◆ TASK DESCRIPTION
Only the lines below, from the one with "こちらの建物、昭和５年の建築ですが、風情があ" through the one with "れていて、これも必見。", are to be written out, exactly.

Source records
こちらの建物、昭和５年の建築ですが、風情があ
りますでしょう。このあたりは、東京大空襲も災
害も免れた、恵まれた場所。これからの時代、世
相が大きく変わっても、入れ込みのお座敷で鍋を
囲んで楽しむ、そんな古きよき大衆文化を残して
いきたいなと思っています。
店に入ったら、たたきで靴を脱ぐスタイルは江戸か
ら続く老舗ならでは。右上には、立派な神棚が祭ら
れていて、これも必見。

* * *

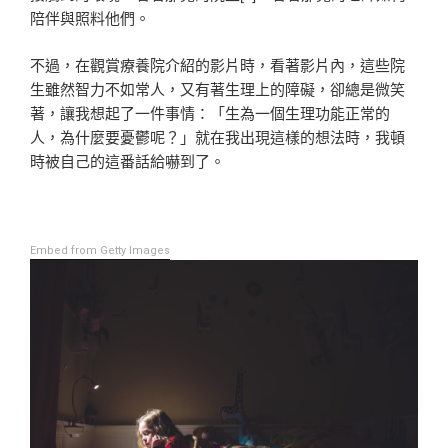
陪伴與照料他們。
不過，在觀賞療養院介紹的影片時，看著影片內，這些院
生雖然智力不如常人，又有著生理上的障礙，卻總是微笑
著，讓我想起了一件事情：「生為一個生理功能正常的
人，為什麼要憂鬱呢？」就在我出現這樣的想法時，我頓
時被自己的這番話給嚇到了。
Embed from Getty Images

* * *

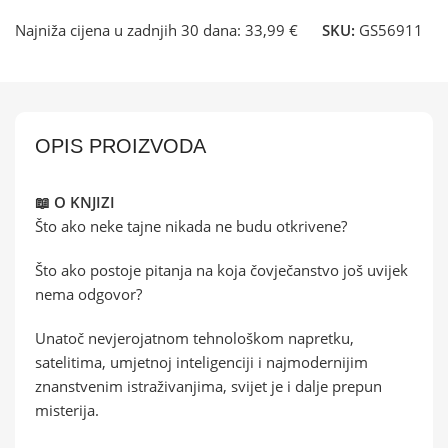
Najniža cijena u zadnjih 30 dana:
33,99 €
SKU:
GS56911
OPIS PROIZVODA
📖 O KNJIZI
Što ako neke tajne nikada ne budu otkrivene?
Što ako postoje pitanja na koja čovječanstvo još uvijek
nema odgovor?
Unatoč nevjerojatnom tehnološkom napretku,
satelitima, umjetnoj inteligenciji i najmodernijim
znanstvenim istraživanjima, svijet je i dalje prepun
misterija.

◆ EXERCISE OUTPUT
こちらの建物、昭和５年の建築ですが、風情があ
りますでしょう。このあたりは、東京大空襲も災
害も免れた、恵まれた場所。これからの時代、世
相が大きく変わっても、入れ込みのお座敷で鍋を
囲んで楽しむ、そんな古きよき大衆文化を残して
いきたいなと思っています。
店に入ったら、たたきで靴を脱ぐスタイルは江戸か
ら続く老舗ならでは。右上には、立派な神棚が祭ら
れていて、これも必見。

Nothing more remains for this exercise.